Outro aspecto é  o aprendizado do exercício da liberdade democrática. Como votar, como escolher? É imperativo para nós, cidadãos, que reflitamos acerca da nossa participação política, já que é por meio da ação no sentido arendtiano que teremos possibilidades de escolher e determinar os rumos do nosso país. Essa ideia coaduna com o pensamento de outros teóricos, como o filósofo Norberto Bobbio, para quem a apatia política pode comprometer o futuro da democracia. O exercício da democracia passa pelo entendimento do seu alcance e, principalmente, pela compreensão de que a participação do cidadão não se cinge ao voto. O engajamento vai além e demanda um exercício diuturno de participação nas diversas esferas onde se exerce poder político. Ao desqualificar o povo como agente político, nossa tradição autoritária criou a desmemoria e a opressão, geralmente brutal, como meios de manter uma democracia apenas de fachada no Brasil.

A abertura democrática, ocorrida em 1985, permitiu, ao longo dos anos, o surgimento do mal estar: a insatisfação, a contestação das estruturas, a ressignificação do próprio conceito de brasileiro, novas posturas. De modo geral, podemos dizer que o aumento da participação do povo na gestão da coisa pública, a compreensão de sua responsabilidade como agente transformador e maior conscientização dos deveres cívicos tem conduzido ao questionamento e a ainda pequenas, mas significativas transformações. Temos como exemplos: a instauração da Comissão da Verdade, para apurar os atos ainda obscuros que cercam nosso passado ditatorial; a política de cotas e todas as discussões que ela gera acerca do racismo; o surgimento de novos canais de comunicação que contrastam com as versões, há muito usadas, da grande imprensa formadora de opinião; a maior transparência política, com atuação cada vez maior de controles externos ao poder e o fortalecimento e legitimação dos controles internos, dentre outros.

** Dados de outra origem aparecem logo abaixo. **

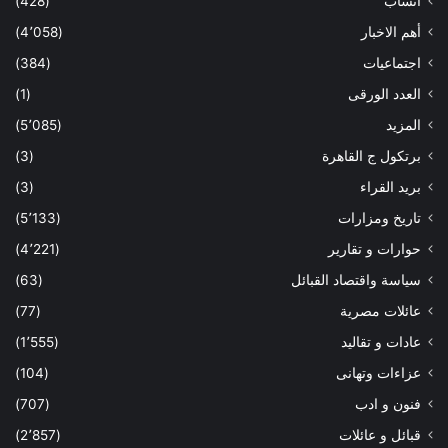
أنساب
(428)
أهم الاخبار
(4٬058)
اجتماعيات
(384)
العدد الورقى
(1)
المزيد
(5٬085)
برتكول ج القاهرة
(3)
بريد القراء
(3)
تاريخ ومزارات
(5٬133)
حوارات و تقارير
(4٬221)
سياسة واقتصاد القبائل
(63)
عائلات مصرية
(77)
عادات و تقاليد
(1٬555)
عزاءات وتهانى
(104)
فنون و ادب
(707)
قبائل و عائلات
(2٬857)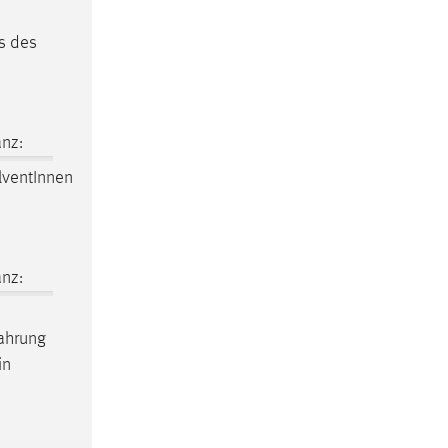
s des
nz:
olventInnen
nz:
Wahrung
in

Por certo que estamos no início de um longo caminho: a construção da cidadania e, por conseguinte, o exercício dos ideais democráticos e republicanos. Vemos isso nas inúmeras questões que cercam o último processo eleitoral, ainda em curso: as eleições municipais. Municípios com apenas um candidato, coligações partidárias incompreensíveis até mesmo aos estudiosos da política brasileira, campanhas eleitorais sem plano de propostas, amparadas apenas em propaganda milionária custeada por particulares, grande número de abstenções, votos em branco e nulos. Ainda nos falta entender como o voto pode mudar as coisas: bem escolher e, principalmente, ter opções são duas situações implicadas no exercício do sufrágio. Ter candidatos é também uma construção. Não votar nos mesmos nomes de sempre força o surgimento de novos nomes, que, sob o massacre das campanhas milionárias, não conseguem chegar ao eleitor. Estimular e apoiar lideranças e iniciativas populares entre jovens, entre os que estão perto de nós. Nós mesmos assumirmos uma postura política no trato dos nossos problemas coletivos e comunitários. Agir em conjunto, construir nossas opções, com o engajamento cívico, para então dar-se o escrutínio e a escolha. O “milagre do novo” almejado com esperança por Hannah Arendt também surge aí, onde nós abrimos o horizonte para esse milagre acontecer, rompendo o ciclo das repetições e do esquecimento.

“Aqui, em 14.10.1906, nasceu a historiadora e filósofa política judia-alemã HANNAH ARENDT. Nascida antes do nacional-socialismo, ela fugiu da Alemanha em 1933. Seu trabalho científico foi dedicado às origens do totalitarismo e do antissemitismo. Ela faleceu em 4.12.1975, em Nova Iorque.”